Section 8 – TERM AND TERMINATION

1.    Services Term (Month to Month). Where the Order Form indicates that this Agreement is entered into on a month to month basis, the Services Term commences on the Deployment Date and continues unless terminated as provided herein.

2.    Services Term (12, 24 and 36 month). Where the Order Form indicates that this Agreement is entered into on a 12 month, 24 month or 36 month basis, the Services Term commences on the Deployment Date and continues for the period indicated and shall be subject to automatical renewal for the same period, and so on unless terminated as provided herein by either party with written notice on or before the 25th day prior to the expiration of the then current renewal term.      

3.    Termination for convenience (month to month).  Where the Order Form indicates that this Agreement is entered into on a month to month basis, SBRC may terminate this Agreement at any time by providing the Customer  with one (1) month prior written notice of termination as set out in Exhibit A. Where the Order Form indicates that this Agreement is entered into on a month to month basis, the Customer may terminate this Agreement by providing written notice of termination as set out in Exhibit A prior to the 25th day of the then current month and the Agreement will  terminate at the end of that month.  If the Customer provides notice of termination on or after the 25th day of the then current month,  this Agreement shall be effective until the end of the following month of the month to which the day of issuing such notice belongs, and Customer shall pay the full amount of the monthly subscription fee for such following month.

4.    Termination for cause. Either party may terminate this Agreement: (i) upon written notice as set out in Exhibit A, if the other party commits a material breach of this Agreement and fails to rectify such breach within thirty (30) days of such notice date; or (ii) effective immediately for any material breach incapable of cure (including, without limitation, breach of provisions related to confidentiality).

5.    Effect of Termination or Expiration. Upon expiration or termination of this Agreement, (i) Customer’s access to, and use of, Services shall immediately cease; and (ii) Customer shall promptly make the Product(s) (excluding any consumables) available for SBRC's delivery partner to pick up from the Customer's location  (and the costs of such delivery partner shall be at SBRC’s expense unless Customer terminates the Agreement under Section 8.3 ; SBRC terminates this Agreement pursuant to Section 8.4, in which event Customer shall be responsible for any return costs payable to the delivery partner. If the Customer does not make the Product(s) available for collection within 5 Business Days of the termination of the Agreement or SBRC's delivery partner makes multiple attempts to collect the Product(s) from the Customer and the Customer does not make the Product(s) available during those trips, then the Customer will be liable for the costs of delivery to SBRC. The Customer will remain liable for all damage occurring to  the Product(s) until SBRC's delivery partner collects the Product(s) from the Customer's location.

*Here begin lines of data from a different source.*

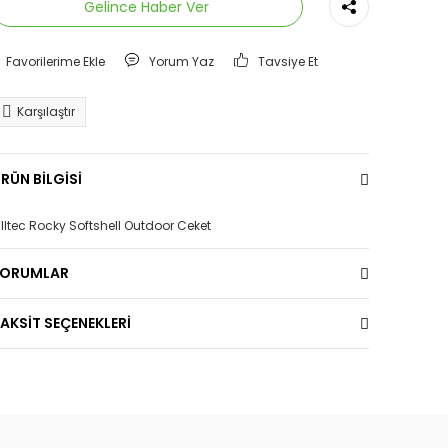
Gelince Haber Ver
Yorum Yaz
Tavsiye Et
Karşılaştır
RÜN BİLGİSİ
illtec Rocky Softshell Outdoor Ceket
YORUMLAR
AKSİT SEÇENEKLERİ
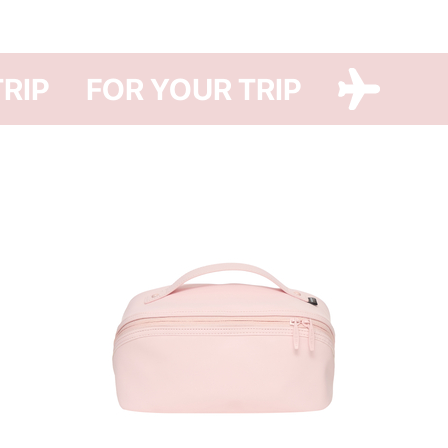
бамбука, спе
українських п
беруші. Бамбу
ніжний до шк
FOR YOUR TRIP
FOR YOUR TR
зануритися в 
Створюй влас
там, де це на
комфортну по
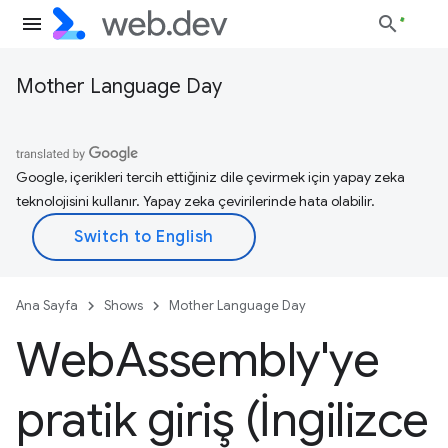
Mother Language Day
Google, içerikleri tercih ettiğiniz dile çevirmek için yapay zeka
teknolojisini kullanır. Yapay zeka çevirilerinde hata olabilir.
Ana Sayfa
Shows
Mother Language Day
Web
Assembly'ye
pratik giriş (İngilizce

All Product(s) must be returned to SBRC in a substantially similar condition as when Customer received the same, except for reasonable wear and tear, and shall include robotic vacuum, battery, charger, charging cable, pager, pager cradle, all Documentation and any other items with which they were supplied, including accessories, software, manuals, and accessories provided by SBRC. Customer shall not be required to retain or return the Product’s original packaging, but must ensure that Products returned are appropriately packaged to prevent damage during transit.

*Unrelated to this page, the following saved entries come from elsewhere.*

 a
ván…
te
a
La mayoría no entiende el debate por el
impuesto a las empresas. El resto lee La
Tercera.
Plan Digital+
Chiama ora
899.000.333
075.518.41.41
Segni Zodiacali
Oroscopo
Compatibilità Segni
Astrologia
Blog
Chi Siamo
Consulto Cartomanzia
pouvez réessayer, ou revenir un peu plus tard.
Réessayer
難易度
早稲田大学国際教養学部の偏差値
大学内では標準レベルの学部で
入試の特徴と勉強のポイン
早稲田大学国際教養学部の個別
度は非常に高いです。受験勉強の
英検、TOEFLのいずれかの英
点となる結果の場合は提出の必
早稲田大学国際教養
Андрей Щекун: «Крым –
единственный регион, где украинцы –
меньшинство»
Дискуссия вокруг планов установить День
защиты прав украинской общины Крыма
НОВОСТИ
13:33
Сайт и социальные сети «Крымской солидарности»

For avoidance of any doubt, in the case that the Agreement is terminated prior to the expiration date of the Service Term, the Customer shall be obligated to pay up all the subscription fees for the remaining months of Service Term, in accordance with the invoice sent by SBRC.

i.    

6.    SBRC may in its absolute discretion accept returned goods, and in such circumstances, where permitted by applicable Law, a charge may be applied at the current replacement value of missing, incorrect or damaged accessories or missing parts.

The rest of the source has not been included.